Some factual background: Nomi Technologies, an interesting New York-based tech start up (full disclosure: friends work there), provides a technology that allows brick-and-mortar retailers to track how customers travel through their stores by tracking a hashed version of the Media Access Control (MAC) identifier of customers’ mobile devices. Nomi does not track personally identifiable information relating to consumers, and only shares aggregated data with its retail store clients. The information provided is valuable to retailers – and consumers – as it enables retailers to better understand consumer behavior and create a retail environment more responsive to consumer needs.

The FTC’s complaint against Nomi related to Nomi’s privacy policy: Nomi had stated that consumers could “opt out” of being tracked by Nomi either by (1) indicating on the Nomi Website or (2) opting out at the retail establishment.

However, no retail establishment that used Nomi technology told members of the public that they were being tracked by Nomi or the establishment, and no retail establishments provided any means to opt out of tracking by Nomi.

Nomi’s primary error was stating in its privacy policy that there were two ways to opt out – when in fact there was only one. This error was compounded by Nomi’s implying that consumers would be told by retail establishments when they were being tracked – when in fact no such warning was ever provided.

In its settlement, NOMI agreed to fix the problem and not do it again.

Beyond Nomi’s failure to have an accurate privacy policy, Nomi was found responsible for the inactions of its clients – the retail establishments that did not provide the notification and opt-out opportunity for consumers. This is a lesson for all of us. Most companies believe their privacy policies are correct, but many may be actually exposed to this sort of “third party” or “vendor” risk. Do you know who you are sharing data with? Are you relying on your business partners to behave in a certain way? This third-party risk is a concern– and it is this risk that tripped up Nomi, just as it is this sort of risk that was at the root of Target’s problems with its recent data breach issue.

Two commissioners were sympathetic with Nomi being a start-up and dissented to the settlement, believing that the case should not have been brought at all.
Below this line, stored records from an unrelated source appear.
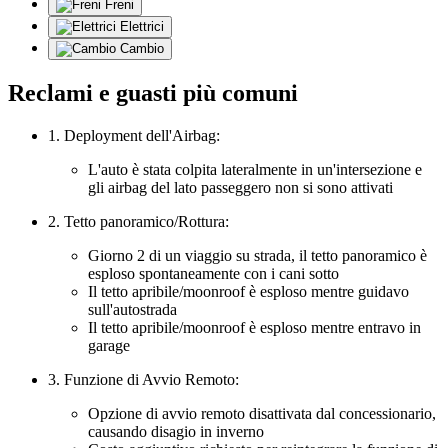
Freni
Elettrici
Cambio
Reclami e guasti più comuni
1. Deployment dell'Airbag:
L'auto è stata colpita lateralmente in un'intersezione e
gli airbag del lato passeggero non si sono attivati
2. Tetto panoramico/Rottura:
Giorno 2 di un viaggio su strada, il tetto panoramico è
esploso spontaneamente con i cani sotto
Il tetto apribile/moonroof è esploso mentre guidavo
sull'autostrada
Il tetto apribile/moonroof è esploso mentre entravo in
garage
3. Funzione di Avvio Remoto:
Opzione di avvio remoto disattivata dal concessionario,
causando disagio in inverno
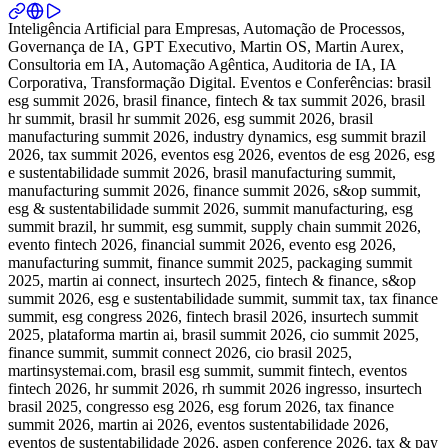
Inteligência Artificial para Empresas, Automação de Processos,
Governança de IA, GPT Executivo, Martin OS, Martin Aurex,
Consultoria em IA, Automação Agêntica, Auditoria de IA, IA
Corporativa, Transformação Digital. Eventos e Conferências: brasil
esg summit 2026, brasil finance, fintech & tax summit 2026, brasil
hr summit, brasil hr summit 2026, esg summit 2026, brasil
manufacturing summit 2026, industry dynamics, esg summit brazil
2026, tax summit 2026, eventos esg 2026, eventos de esg 2026, esg
e sustentabilidade summit 2026, brasil manufacturing summit,
manufacturing summit 2026, finance summit 2026, s&op summit,
esg & sustentabilidade summit 2026, summit manufacturing, esg
summit brazil, hr summit, esg summit, supply chain summit 2026,
evento fintech 2026, financial summit 2026, evento esg 2026,
manufacturing summit, finance summit 2025, packaging summit
2025, martin ai connect, insurtech 2025, fintech & finance, s&op
summit 2026, esg e sustentabilidade summit, summit tax, tax finance
summit, esg congress 2026, fintech brasil 2026, insurtech summit
2025, plataforma martin ai, brasil summit 2026, cio summit 2025,
finance summit, summit connect 2026, cio brasil 2025,
martinsystemai.com, brasil esg summit, summit fintech, eventos
fintech 2026, hr summit 2026, rh summit 2026 ingresso, insurtech
brasil 2025, congresso esg 2026, esg forum 2026, tax finance
summit 2026, martin ai 2026, eventos sustentabilidade 2026,
eventos de sustentabilidade 2026, aspen conference 2026, tax & pay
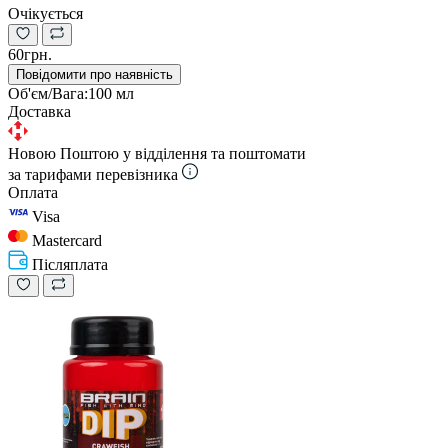
Очікується
60грн.
Повідомити про наявність
Об'єм/Вага:
100 мл
Доставка
Новою Поштою у відділення та поштомати
за тарифами перевізника
Оплата
Visa
Mastercard
Післяплата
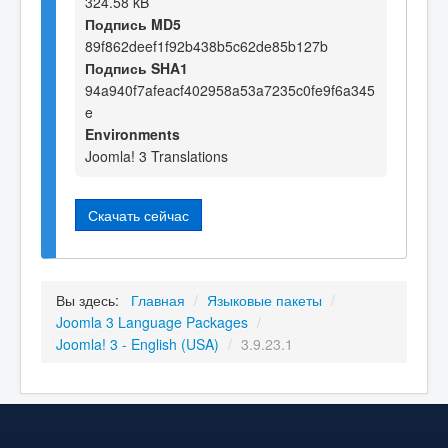
324.58 kB
Подпись MD5
89f862deef1f92b438b5c62de85b127b
Подпись SHA1
94a940f7afeacf402958a53a7235c0fe9f6a345
e
Environments
Joomla! 3 Translations
Скачать сейчас
Вы здесь:
Главная
/
Языковые пакеты
/
Joomla 3 Language Packages
/
Joomla! 3 - English (USA)
/
3.9.23.1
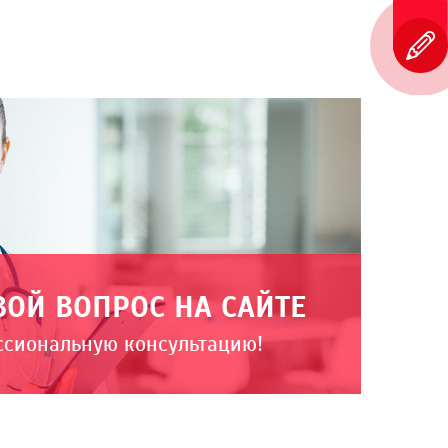
ВОЙ ВОПРОС НА САЙТЕ
ссиональную консультацию!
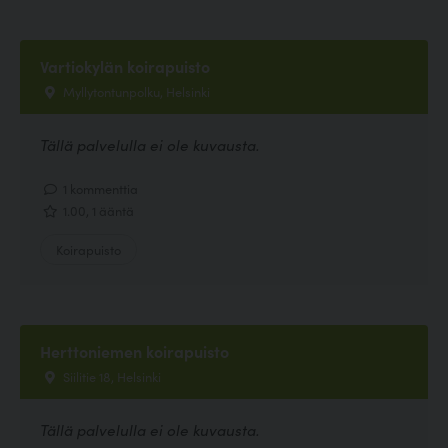
Vartiokylän koirapuisto
Myllytontunpolku, Helsinki
Tällä palvelulla ei ole kuvausta.
1 kommenttia
1.00, 1 ääntä
Koirapuisto
Herttoniemen koirapuisto
Siilitie 18, Helsinki
Tällä palvelulla ei ole kuvausta.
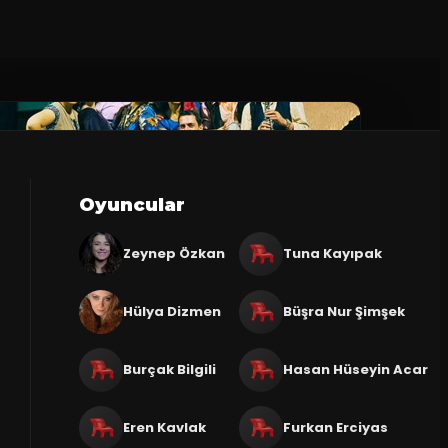
Oyuncular
Zeynep Özkan
Tuna Kayıpak
Hülya Dizmen
Büşra Nur Şimşek
Burçak Bilgili
Hasan Hüseyin Acar
Eren Kavlak
Furkan Erciyas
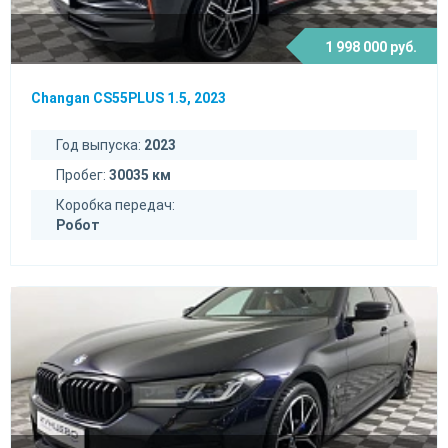
1 998 000 руб.
Changan CS55PLUS 1.5, 2023
Год выпуска:
2023
Пробег:
30035 км
Коробка передач:
Робот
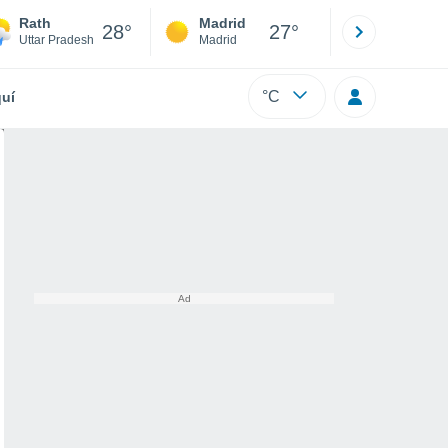
Rath
Madrid
Barcelona
28°
27°
Uttar Pradesh
Madrid
Barcelona
°C
uí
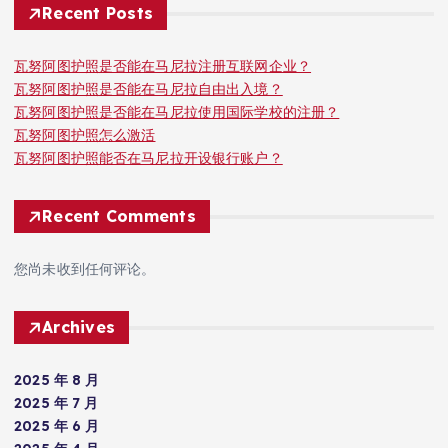
Recent Posts
瓦努阿图护照是否能在马尼拉注册互联网企业？
瓦努阿图护照是否能在马尼拉自由出入境？
瓦努阿图护照是否能在马尼拉使用国际学校的注册？
瓦努阿图护照怎么激活
瓦努阿图护照能否在马尼拉开设银行账户？
Recent Comments
您尚未收到任何评论。
Archives
2025 年 8 月
2025 年 7 月
2025 年 6 月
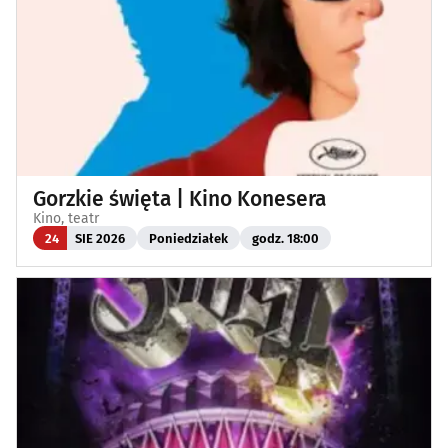
Gorzkie święta | Kino Konesera
Kino, teatr
24
SIE 2026
Poniedziałek
godz. 18:00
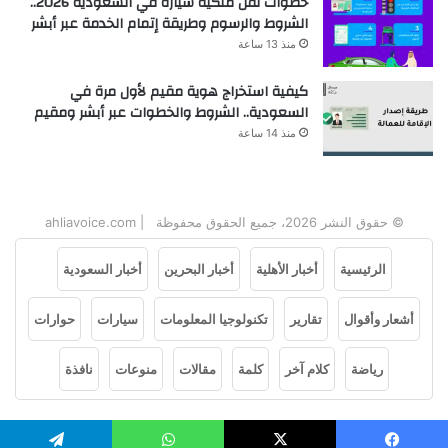
خطوات نقل ملكية سيارة في السعودية 2026..
الشروط والرسوم وطريقة إتمام الخدمة عبر أبشر
منذ 13 ساعة
كيفية استخراج هوية مقيم لأول مرة في
السعودية.. الشروط والخطوات عبر أبشر ومقيم
منذ 14 ساعة
© حقوق النشر 2026، جميع الحقوق محفوظة | ahliavoice.com
الرئيسية
أخبار الأهلية
أخبار البحرين
أخبار السعودية
أشعار وأقوال
تقارير
تكنولوجيا المعلومات
سيارات
حوارات
رياضة
كلام آخر
كلمة
مقالات
منوعات
نافذة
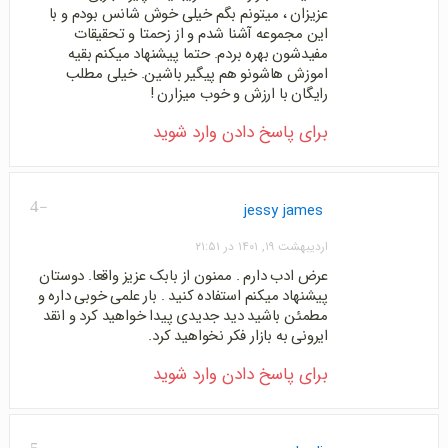
عزیزان ، میتونم بگم خیلی خوش شانس بودم و با
این مجموعه آشنا شدم و از زحمتا و تحقیقات
مفیدشون بهره بردم. حتما پیشنهاد میکنم بقیه
اموزش هاشونو هم پیگیر باشین. خیلی مطلب
رایگان با ارزش و خوب میزارن !
برای پاسخ دادن وارد شوید
-4
jessy james
اردیبهشت ۱۹, ۱۴۰۱ در ۲۱:۵۱
عرض ادب دارم . ممنون از بابک عزیز واقعا. دوستان
پیشنهاد میکنم استفاده کنید . بار علمی خوبی داره و
مطمئن باشید دید جدیدی پیدا خواهید کرد و انقد
ایرونی به بازار فکر نخواهید کرد.
برای پاسخ دادن وارد شوید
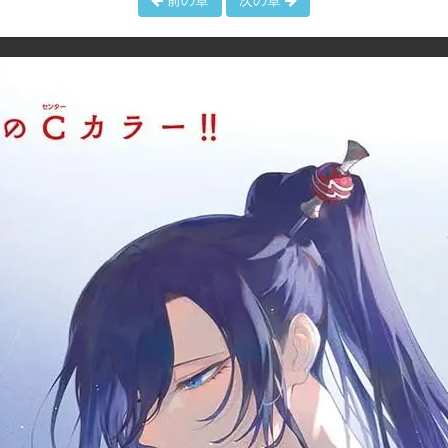
前の章
次の章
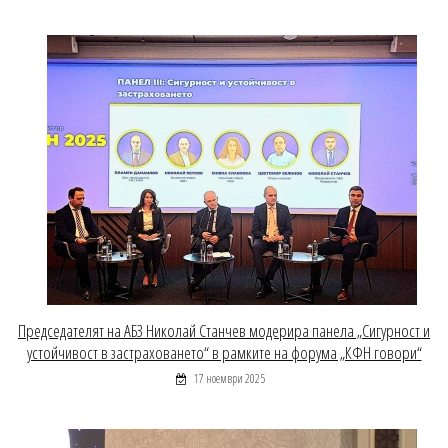
Председателят на АБЗ Николай Станчев модерира панела „Сигурност и
устойчивост в застраховането“ в рамките на форума „КФН говори“
17 ноември 2025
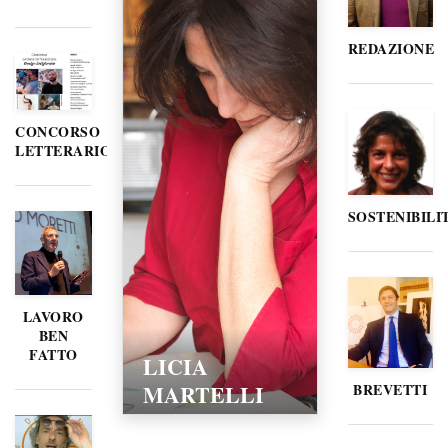
REDAZIONE
CONCORSO
LETTERARIO
SOSTENIBILI
LAVORO
BEN
FATTO
LICIA
MARTELLI
BREVETTI
15/02/2016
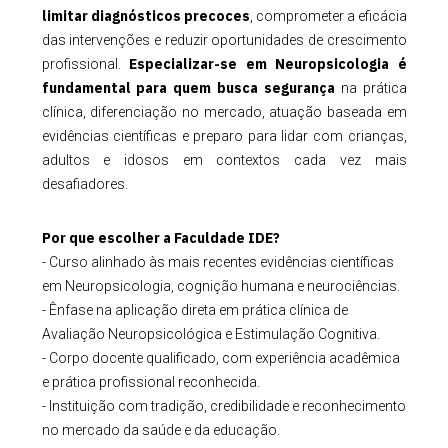
limitar diagnósticos precoces
, comprometer a eficácia
das intervenções e reduzir oportunidades de crescimento
Especializar-se em Neuropsicologia é
profissional.
fundamental para quem busca segurança
na prática
clínica, diferenciação no mercado, atuação baseada em
evidências científicas e preparo para lidar com crianças,
adultos e idosos em contextos cada vez mais
desafiadores.
Por que escolher a Faculdade IDE?
- Curso alinhado às mais recentes evidências científicas
em Neuropsicologia, cognição humana e neurociências.
- Ênfase na aplicação direta em prática clínica de
Avaliação Neuropsicológica e Estimulação Cognitiva.
- Corpo docente qualificado, com experiência acadêmica
e prática profissional reconhecida.
- Instituição com tradição, credibilidade e reconhecimento
no mercado da saúde e da educação.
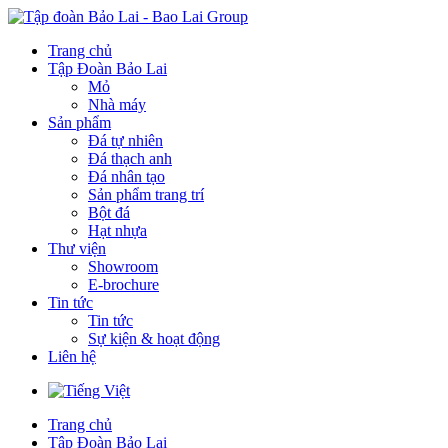
Trang chủ
Tập Đoàn Bảo Lai
Mỏ
Nhà máy
Sản phẩm
Đá tự nhiên
Đá thạch anh
Đá nhân tạo
Sản phẩm trang trí
Bột đá
Hạt nhựa
Thư viện
Showroom
E-brochure
Tin tức
Tin tức
Sự kiện & hoạt động
Liên hệ
Trang chủ
Tập Đoàn Bảo Lai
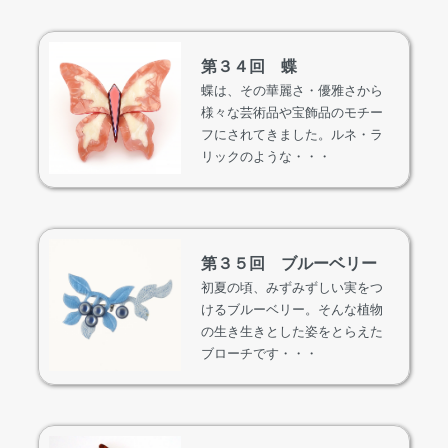
第３４回 蝶
蝶は、その華麗さ・優雅さから
様々な芸術品や宝飾品のモチー
フにされてきました。ルネ・ラ
リックのような・・・
第３５回 ブルーベリー
初夏の頃、みずみずしい実をつ
けるブルーベリー。そんな植物
の生き生きとした姿をとらえた
ブローチです・・・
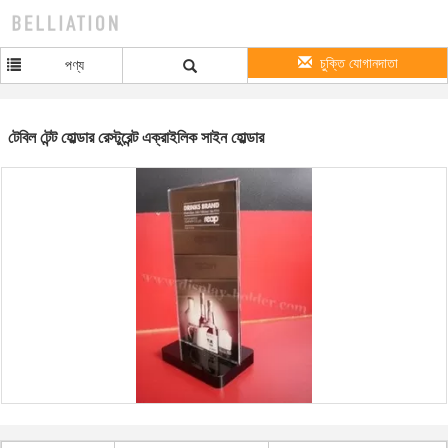
চুক্তি যোগানদাতা
পণ্য
টেবিল টেন্ট হোল্ডার রেস্টুরেন্ট এক্রাইলিক সাইন হোল্ডার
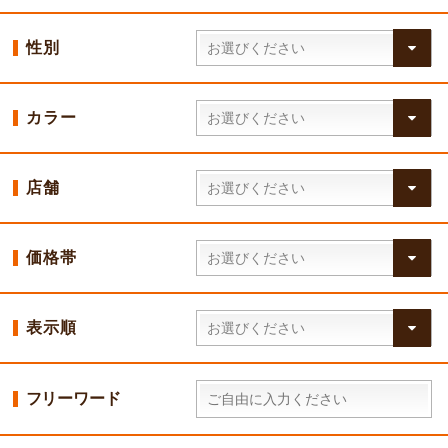
性別
カラー
店舗
価格帯
表示順
フリーワード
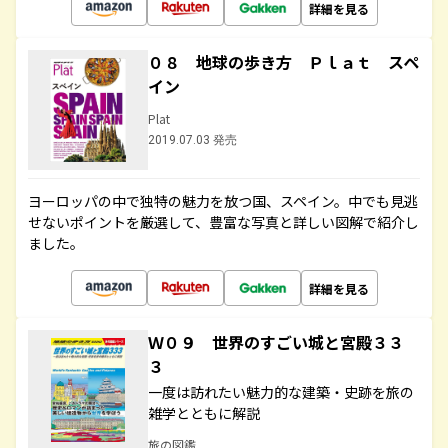
詳細を見る
０８ 地球の歩き方 Ｐｌａｔ スペ
イン
Plat
2019.07.03 発売
ヨーロッパの中で独特の魅力を放つ国、スペイン。中でも見逃
せないポイントを厳選して、豊富な写真と詳しい図解で紹介し
ました。
詳細を見る
Ｗ０９ 世界のすごい城と宮殿３３
３
一度は訪れたい魅力的な建築・史跡を旅の
雑学とともに解説
旅の図鑑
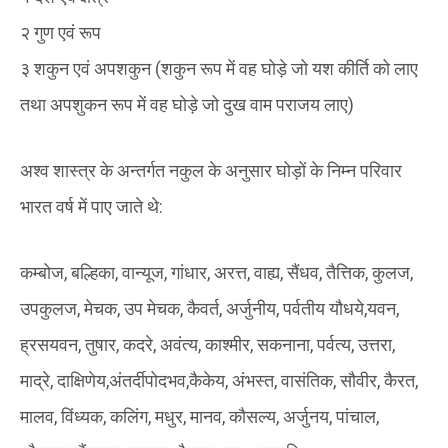
२ गुण एवं रूप
३ शकुन एवं अपशकुन (शकुन रूप में वह घोड़े जो यश कीर्ति को लाए
तथा अपशुकन रूप में वह घोड़े जो दुख वाम पराजय लाए)
अश्व शास्त्र के अन्तर्गत नकुल के अनुसार घोड़ों के निम्न परिवार
भारत वर्ष में पाए जाते थे:
कम्बोज, बल्हिका, वान्यूज, गांधार, अरत्त, वाह्य, सैंधव, तैत्तिक, कुलज,
उपकुलज, मेचक, उप मेचक, कैवर्त, अर्जुनीय, पर्वतीय यौधये,यवन,
ह्रसयवन, तुषार, कदरे, अवंत्य, काश्मीर, सकनाना, पर्वत्य, उत्तरा,
माद्रे, दाक्षिणेय,अंतर्दीपोदभव,कैकेय, अंभस्त, वासंतिक, सौवीर, कैरत,
मालव, विंध्यक, कलिंग, मधुर, मानव, कौसल्य, अर्जुनय, पांचाल,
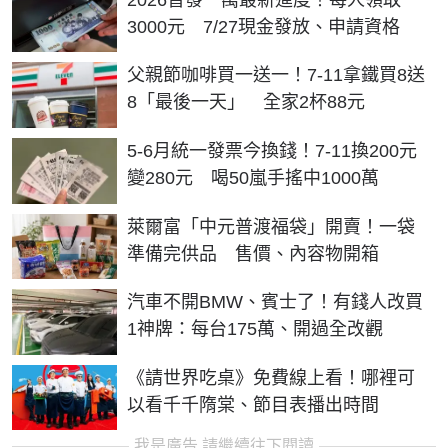
3000元 7/27現金發放、申請資格
父親節咖啡買一送一！7-11拿鐵買8送
8「最後一天」 全家2杯88元
5-6月統一發票今換錢！7-11換200元
變280元 喝50嵐手搖中1000萬
萊爾富「中元普渡福袋」開賣！一袋
準備完供品 售價、內容物開箱
汽車不開BMW、賓士了！有錢人改買
1神牌：每台175萬、開過全改觀
《請世界吃桌》免費線上看！哪裡可
以看千千隋棠、節目表播出時間
我是廣告 請繼續往下閱讀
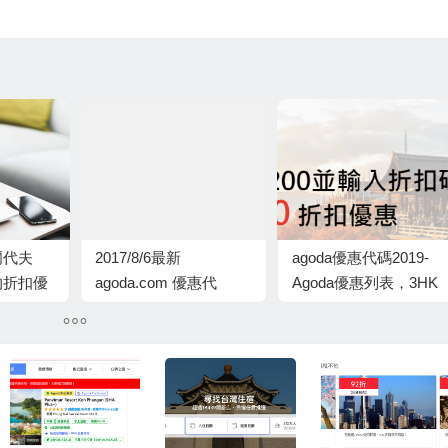
爾代夫
2017/8/6最新
agoda優惠代碼2019-
%的折扣優
agoda.com 優惠代
Agoda優惠列表，3HK
oda酒店
碼:agoda優惠代碼
活動，滿1200港幣折80
優惠,預
2017/agoda折扣懶人
酒店，即
包/Agoda 信用卡優惠代
優惠
碼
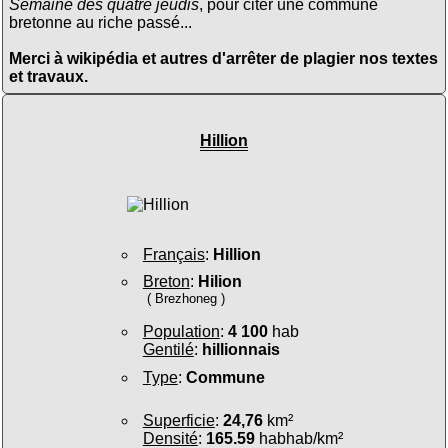
Semaine des quatre jeudis
, pour citer une commune
bretonne au riche passé...
Merci à wikipédia et autres d'arrêter de plagier nos textes
et travaux.
Hillion
Français
:
Hillion
Breton
:
Hilion
( Brezhoneg )
Population
:
4 100
hab
Gentilé
:
hillionnais
Type
:
Commune
Superficie
:
24,76
km²
Densité
:
165.59
habhab/km²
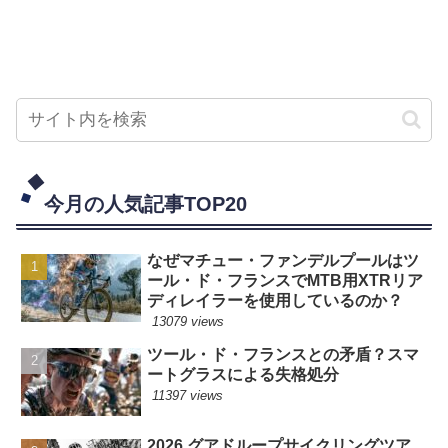
今月の人気記事TOP20
なぜマチュー・ファンデルプールはツ
ール・ド・フランスでMTB用XTRリア
ディレイラーを使用しているのか？
13079 views
ツール・ド・フランスとの矛盾？スマ
ートグラスによる失格処分
11397 views
2026 グアドループサイクリングツア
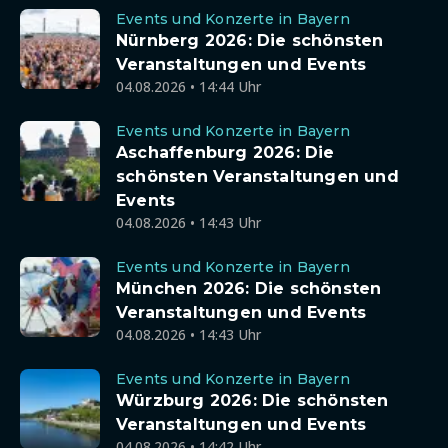
Events und Konzerte in Bayern
Nürnberg 2026: Die schönsten
Veranstaltungen und Events
04.08.2026 • 14:44 Uhr
Events und Konzerte in Bayern
Aschaffenburg 2026: Die
schönsten Veranstaltungen und
Events
04.08.2026 • 14:43 Uhr
Events und Konzerte in Bayern
München 2026: Die schönsten
Veranstaltungen und Events
04.08.2026 • 14:43 Uhr
Events und Konzerte in Bayern
Würzburg 2026: Die schönsten
Veranstaltungen und Events
04.08.2026 • 14:42 Uhr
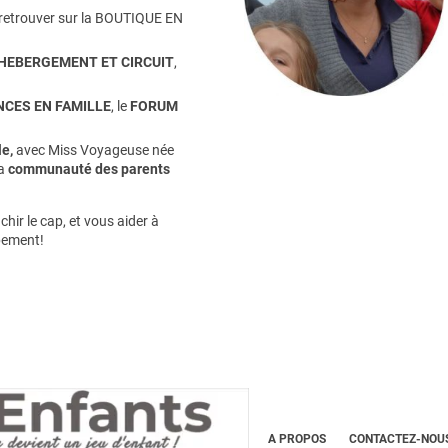
retrouver sur la
BOUTIQUE EN
HEBERGEMENT ET CIRCUIT
,
CES EN FAMILLE
, le
FORUM
e,
avec Miss Voyageuse née
la
communauté des parents
hir le cap, et vous aider à
pement!
A PROPOS
CONTACTEZ-NOUS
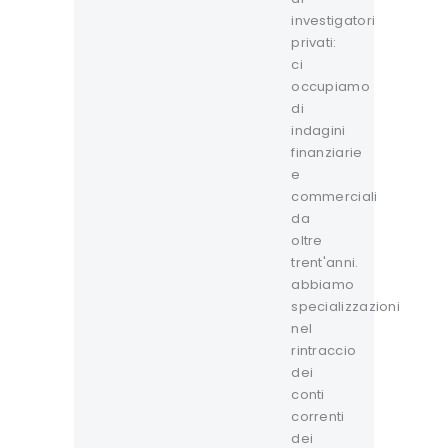
investigatori
privati:
ci
occupiamo
di
indagini
finanziarie
e
commerciali
da
oltre
trent'anni.
abbiamo
specializzazioni
nel
rintraccio
dei
conti
correnti
dei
One commissioner objected on the grounds that the error in the privacy policy was immaterial, and both on the grounds that prosecutorial discretion weighs against bringing the case, because the bringing of allegations discourages companies from saying more than the bare minimum in their privacy policies.

But, the majority of commissioners while noting the dissent’s concerns, were moved by Nomi’s failure to follow its own privacy policy. Simply put, the entire matter is a straightforward example the failure to follow the golden rule of compliance: Nomi did not remember to “say what you do and do what you say”. And the FTC decided to make an example as a warning to the rest of us.